═════ THE DATA
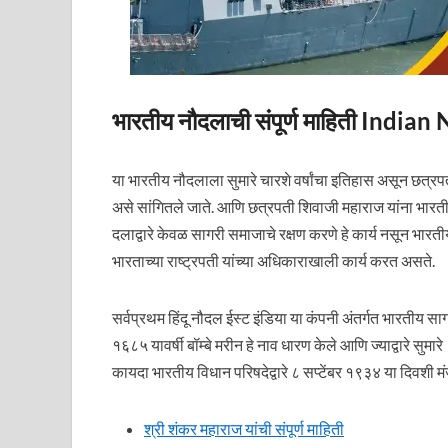
भारतीय नौदलाची संपूर्ण माहिती Ind
या भारतीय नौदलाला सुमारे चारशे वर्षांचा इतिहास असून छत्र
असे सांगितले जाते. आणि छत्रपती शिवाजी महाराज यांना भारत
दलाद्वारे केवळ सागरी समाजाचे रक्षण करणे हे कार्य नसून भारत
भारताच्या राष्ट्रपती यांच्या अधिकाराखाली कार्य करत असते.
सर्वप्रथम हिंदू नौदल ईस्ट इंडिया या कंपनी अंतर्गत भारतीय सा
१६८५ यावर्षी बॉम्बे मरीन हे नाव धारण केले आणि ज्याद्वारे सुम
कायदा भारतीय विधान परिषदेद्वारे ८ सप्टेंबर १९३४ या दिवशी
श्री शंकर महाराज यांची संपूर्ण माहिती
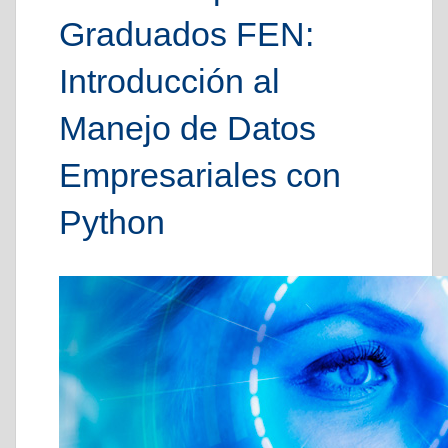
Graduados FEN:
Introducción al
Manejo de Datos
Empresariales con
Python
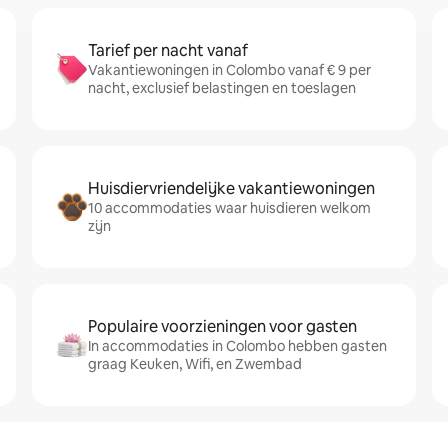
Tarief per nacht vanaf
Vakantiewoningen in Colombo vanaf € 9 per
nacht, exclusief belastingen en toeslagen
Huisdiervriendelijke vakantiewoningen
10 accommodaties waar huisdieren welkom
zijn
Populaire voorzieningen voor gasten
In accommodaties in Colombo hebben gasten
graag Keuken, Wifi, en Zwembad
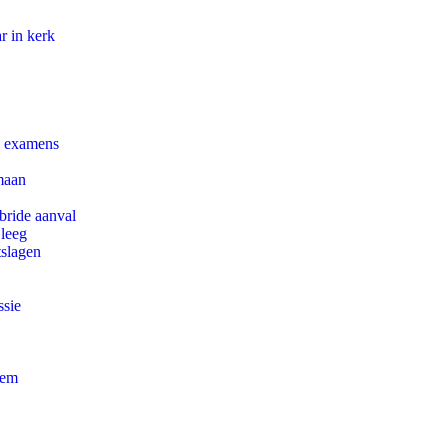
r in kerk
e examens
maan
bride aanval
 leeg
tslagen
ssie
eem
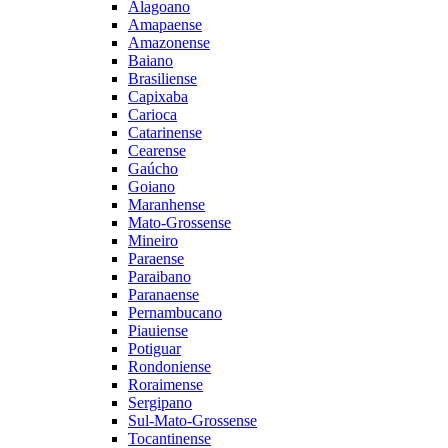
Alagoano
Amapaense
Amazonense
Baiano
Brasiliense
Capixaba
Carioca
Catarinense
Cearense
Gaúcho
Goiano
Maranhense
Mato-Grossense
Mineiro
Paraense
Paraibano
Paranaense
Pernambucano
Piauiense
Potiguar
Rondoniense
Roraimense
Sergipano
Sul-Mato-Grossense
Tocantinense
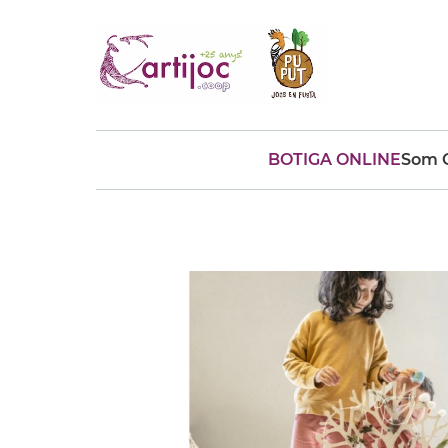
BOTIGA ONLINE
Som C
Cerques populars
disfressa
trencaclosques
baldufa
cotxe
camio
parquing
tinkering
kit
Cuina
viatge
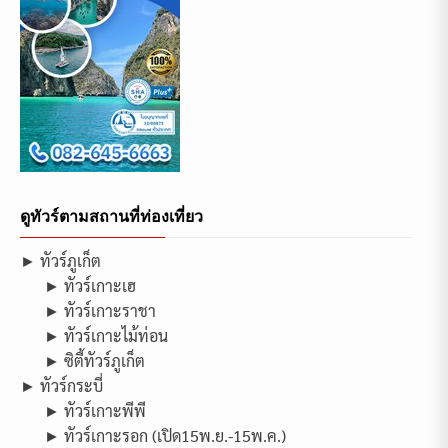
ดูทัวร์ตามสถานที่ท่องเที่ยว
► ทัวร์ภูเก็ต
► ทัวร์เกาะเฮ
► ทัวร์เกาะราชา
► ทัวร์เกาะไม้ท่อน
► ซิตี้ทัวร์ภูเก็ต
► ทัวร์กระบี่
► ทัวร์เกาะพีพี
► ทัวร์เกาะรอก (เปิด15พ.ย.-15พ.ค.)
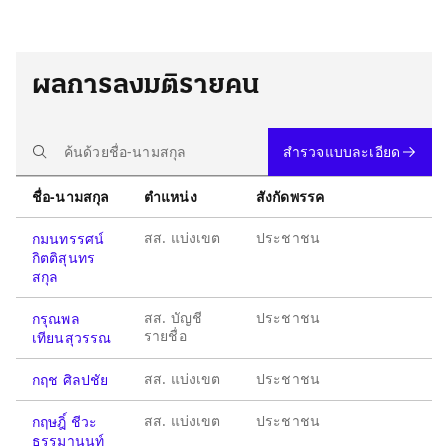
ผลการลงมติรายคน
สำรวจแบบละเอียด
ชื่อ-นามสกุล
ตำแหน่ง
สังกัดพรรค
สส. แบ่งเขต
ประชาชน
กมนทรรศน์
กิตติสุนทร
สกุล
สส. บัญชี
ประชาชน
กรุณพล
รายชื่อ
เทียนสุวรรณ
สส. แบ่งเขต
ประชาชน
กฤช ศิลปชัย
สส. แบ่งเขต
ประชาชน
กฤษฎิ์ ชีวะ
ธรรมานนท์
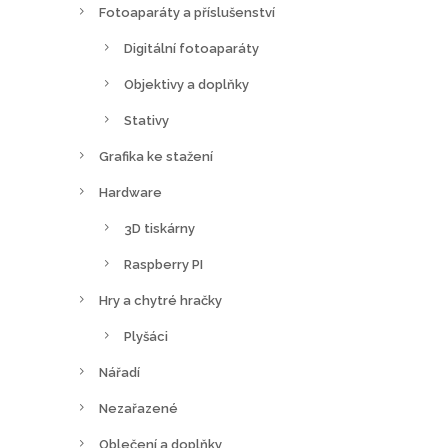
Fotoaparáty a příslušenství
t
r
Digitální fotoaparáty
á
Objektivy a doplňky
n
c
Stativy
e
Grafika ke stažení
p
Hardware
r
o
3D tiskárny
d
Raspberry PI
u
Hry a chytré hračky
k
t
Plyšáci
u
Nářadí
Nezařazené
Oblečení a doplňky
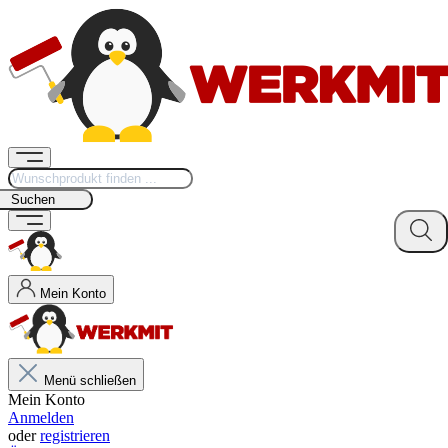
Suchen
Mein Konto
Menü schließen
Mein Konto
Anmelden
oder
registrieren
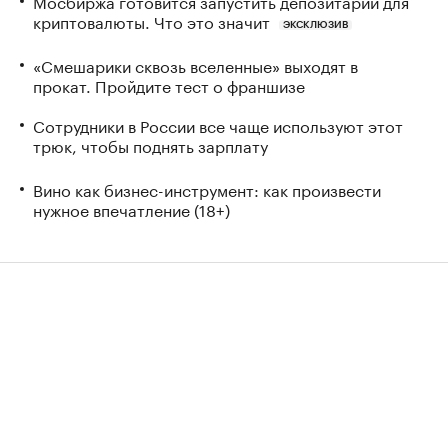
Мосбиржа готовится запустить депозитарий для
криптовалюты. Что это значит
ЭКСКЛЮЗИВ
«Смешарики сквозь вселенные» выходят в
прокат. Пройдите тест о франшизе
Сотрудники в России все чаще используют этот
трюк, чтобы поднять зарплату
Вино как бизнес-инструмент: как произвести
нужное впечатление (18+)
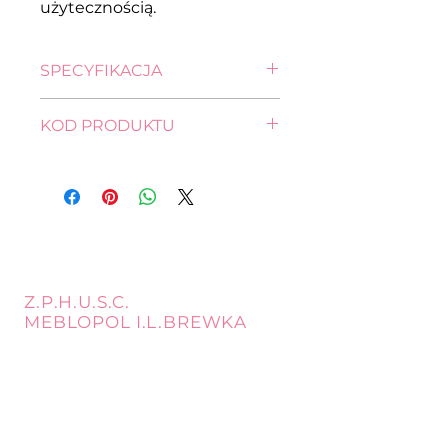
użytecznością.
SPECYFIKACJA
wysokość: 43,0 cm
KOD PRODUKTU
szerokość: 50,0 cm
głębokość: 41,5 cm
KOM2S-DSAJ/DWB
Z.P.H.U.S.C.
MEBLOPOL I.L.BREWKA
call
Phone:
32 671 97 82
Phone:
509 335 137
Mon. - Fri. 9:00 - 17:00
Opening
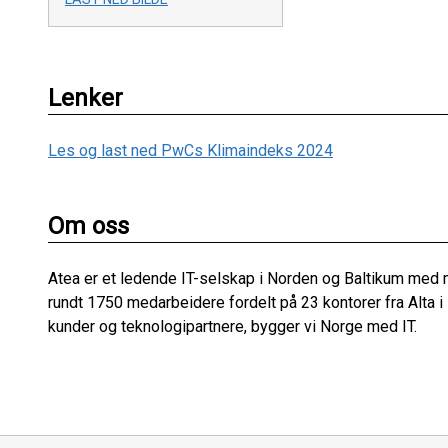
Lenker
Les og last ned PwCs Klimaindeks 2024
Om oss
Atea er et ledende IT-selskap i Norden og Baltikum med 
rundt 1750 medarbeidere fordelt på 23 kontorer fra Alta i
kunder og teknologipartnere, bygger vi Norge med IT.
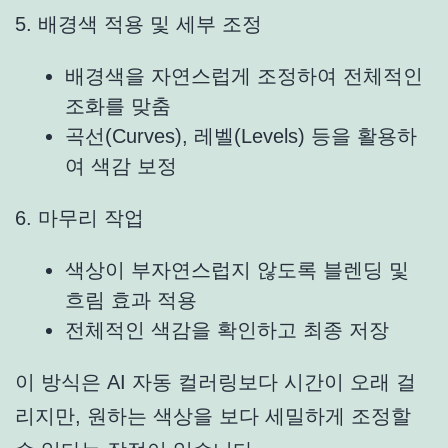
5. 배경색 적용 및 세부 조정
배경색을 자연스럽게 조정하여 전체적인
조화를 맞춤
곡선(Curves), 레벨(Levels) 등을 활용하
여 색감 보정
6. 마무리 작업
색상이 부자연스럽지 않도록 블렌딩 및
흐림 효과 적용
전체적인 색감을 확인하고 최종 저장
이 방식은 AI 자동 컬러링보다 시간이 오래 걸
리지만, 원하는 색상을 보다 세밀하게 조정할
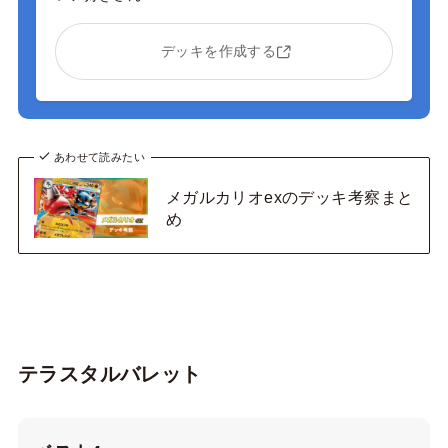
デッキを作成する
あわせて読みたい
メガルカリオexのデッキ考察まと
め
テラスタルバレット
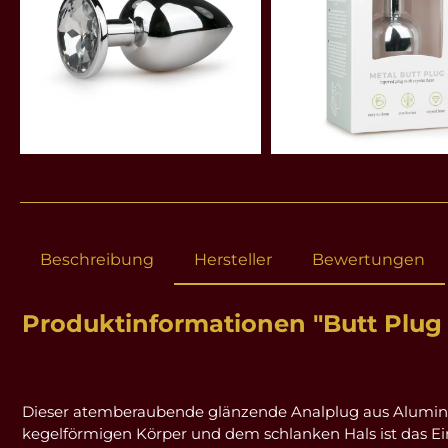
Beschreibung
Hersteller
Bewertungen
Produktinformationen "Butt Plug 
Dieser atemberaubende glänzende Analplug aus Aluminiu
kegelförmigen Körper und dem schlanken Hals ist das Einf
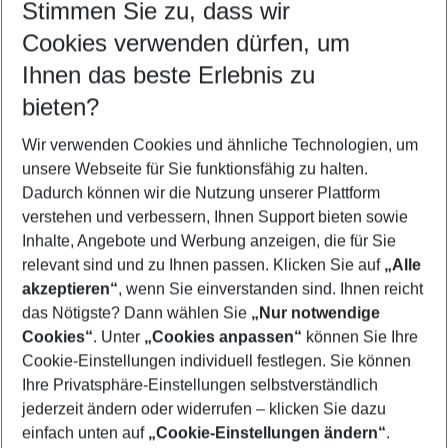
Stimmen Sie zu, dass wir
Cookies verwenden dürfen, um
Customize your offer
Find the perfect deal which suits your best
Ihnen das beste Erlebnis zu
Your departure airport
bieten?
Any airport
Wir verwenden Cookies und ähnliche Technologien, um
Select your date range
unsere Webseite für Sie funktionsfähig zu halten.
11/08/26
–
09/08/27
5-8 nights
Dadurch können wir die Nutzung unserer Plattform
Who will travel
verstehen und verbessern, Ihnen Support bieten sowie
2 adults
No children
Inhalte, Angebote und Werbung anzeigen, die für Sie
relevant sind und zu Ihnen passen. Klicken Sie auf
„Alle
Show more filter
akzeptieren“
, wenn Sie einverstanden sind. Ihnen reicht
das Nötigste? Dann wählen Sie
„Nur notwendige
Cookies“
. Unter
„Cookies anpassen“
können Sie Ihre
Cookie-Einstellungen individuell festlegen. Sie können
Ihre Privatsphäre-Einstellungen selbstverständlich
jederzeit ändern oder widerrufen – klicken Sie dazu
Footer
einfach unten auf
„Cookie-Einstellungen ändern“
.
Footer navigation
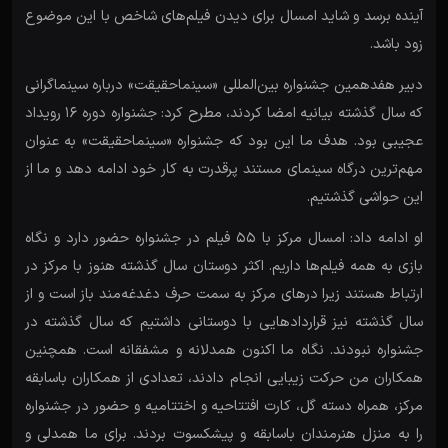
آینده برسد و شاید امسال برای دیدن فیلم‌های شاخص با این موضوع
زود باشد.
دبیر هفدهمین جشنواره بین‌المللی «سینماحقیقت» درباره سینماگرانی
که سال گذشته بیانیه امضا کردند، مطرح کرد: جشنواره دوره ۱۶ رویداد
عجیبی بود. هدف ما این بود که جشنواره «سینماحقیقت» به عنوان
مهم‌ترین درگاه سینمای مستند پرقدرت به کار خود ادامه دهد و ما از
این حواشی گذشتیم.
او ادامه داد: امسال مرکز با 55 فیلم در جشنواره حضور دارد و نگاه
بازی به همه فیلم‌ها داریم. اکثر دوستان سال گذشته هنوز با مرکز در
ارتباط هستند زیرا درهای مرکز به سمت حرف دغدغه‌مند باز است و از
سال گذشته نیز قراردادهایی با دوستانی داشتیم که سال گذشته در
جشنواره نبودند. نگاه ما اکنون همدلانه و مشفقانه است. همچنین
همکاران من حرکت زیبایی انجام دادند، تعدادی از همکاران باسابقه
مرکز، همراه دسته گل، کارت افتتاحیه و اختتامیه و حضور در جشنواره
را به منزل هنرمندان باسابقه و پیشکسوت بردند. برای ما همدلی و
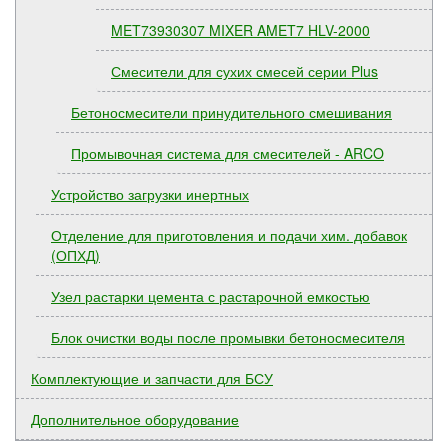
MET73930307 MIXER AMET7 HLV-2000
Смесители для сухих смесей серии Plus
Бетоносмесители принудительного смешивания
Промывочная система для смесителей - ARCO
Устройство загрузки инертных
Отделение для приготовления и подачи хим. добавок
(ОПХД)
Узел растарки цемента с растарочной емкостью
Блок очистки воды после промывки бетоносмесителя
Комплектующие и запчасти для БСУ
Дополнительное оборудование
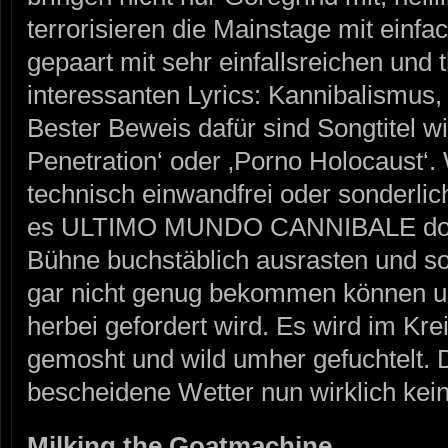
terrorisieren die Mainstage mit einf
gepaart mit sehr einfallsreichen und
interessanten Lyrics: Kannibalismus,
Bester Beweis dafür sind Songtitel w
Penetration‘ oder ‚Porno Holocaust‘
technisch einwandfrei oder sonderlic
es ULTIMO MUNDO CANNIBALE doch,
Bühne buchstäblich ausrasten und s
gar nicht genug bekommen können un
herbei gefordert wird. Es wird im Kre
gemosht und wild umher gefuchtelt. 
bescheidene Wetter nun wirklich kei
Milking the Goatmachine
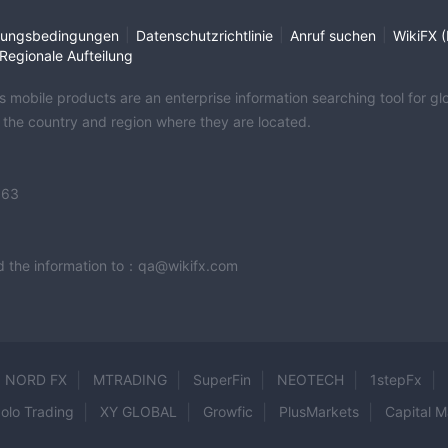
|
|
|
ungsbedingungen
Datenschutzrichtlinie
Anruf suchen
WikiFX (
Regionale Aufteilung
its mobile products are an enterprise information searching tool for 
f the country and region where they are located.
363
end the information to：qa@wikifx.com
NORD FX
MTRADING
SuperFin
NEOTECH
1stepFx
olo Trading
XY GLOBAL
Growfic
PlusMarkets
Capital M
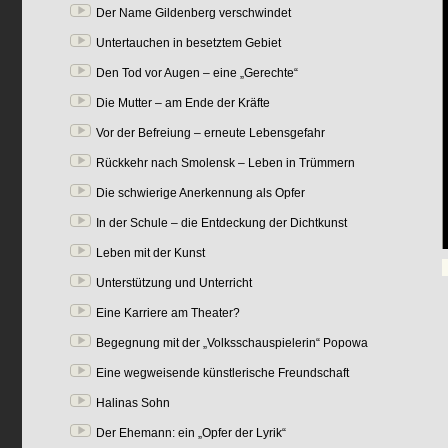
Der Name Gildenberg verschwindet
Untertauchen in besetztem Gebiet
Den Tod vor Augen – eine „Gerechte“
Die Mutter – am Ende der Kräfte
Vor der Befreiung – erneute Lebensgefahr
Rückkehr nach Smolensk – Leben in Trümmern
Die schwierige Anerkennung als Opfer
In der Schule – die Entdeckung der Dichtkunst
Leben mit der Kunst
Unterstützung und Unterricht
Eine Karriere am Theater?
Begegnung mit der „Volksschauspielerin“ Popowa
Eine wegweisende künstlerische Freundschaft
Halinas Sohn
Der Ehemann: ein „Opfer der Lyrik“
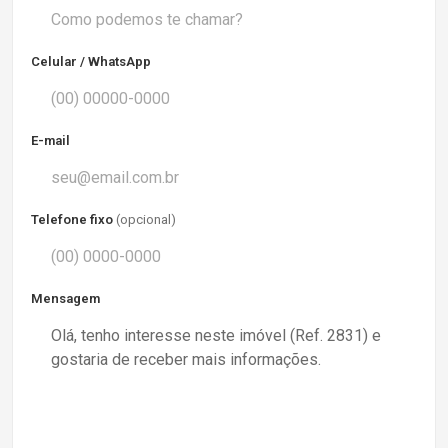
Celular / WhatsApp
E-mail
Telefone fixo
(opcional)
Mensagem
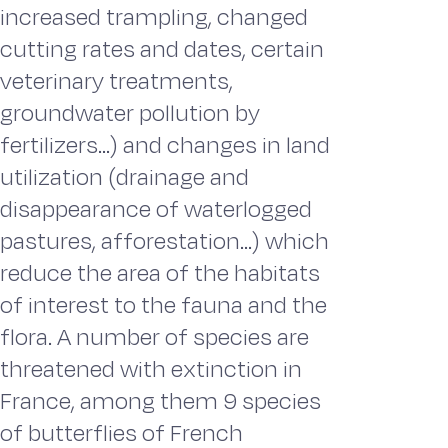
increased trampling, changed
cutting rates and dates, certain
veterinary treatments,
groundwater pollution by
fertilizers...) and changes in land
utilization (drainage and
disappearance of waterlogged
pastures, afforestation...) which
reduce the area of the habitats
of interest to the fauna and the
flora. A number of species are
threatened with extinction in
France, among them 9 species
of butterflies of French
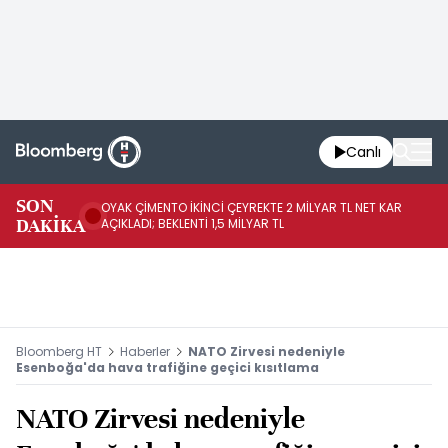
Canlı
İR
SON
OYAK ÇİMENTO İKİNCİ ÇEYREKTE 2 MİLYAR TL NET KAR
YÖ
DAKİKA
AÇIKLADI; BEKLENTİ 1,5 MİLYAR TL
OL
Bloomberg HT
Haberler
NATO Zirvesi nedeniyle
Esenboğa'da hava trafiğine geçici kısıtlama
NATO Zirvesi nedeniyle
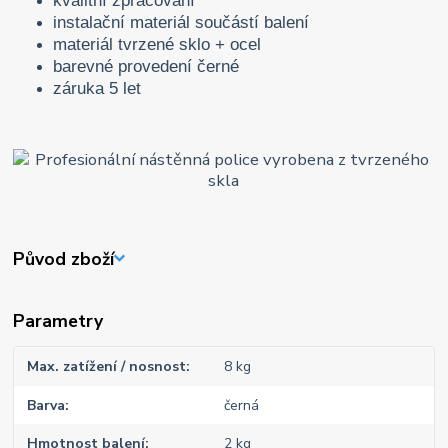
kvalitní zpracování
instalační materiál součástí balení
materiál tvrzené sklo + ocel
barevné provedení černé
záruka 5 let
Původ zboží
Parametry
Max. zatížení / nosnost
8 kg
Barva
černá
Hmotnost balení
2 kg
══════════
> _THE PROBLEM_
What is needed is the number of lines in the data that contain "verwenden", given with nothing else.

> _RESPONSE BOX_
2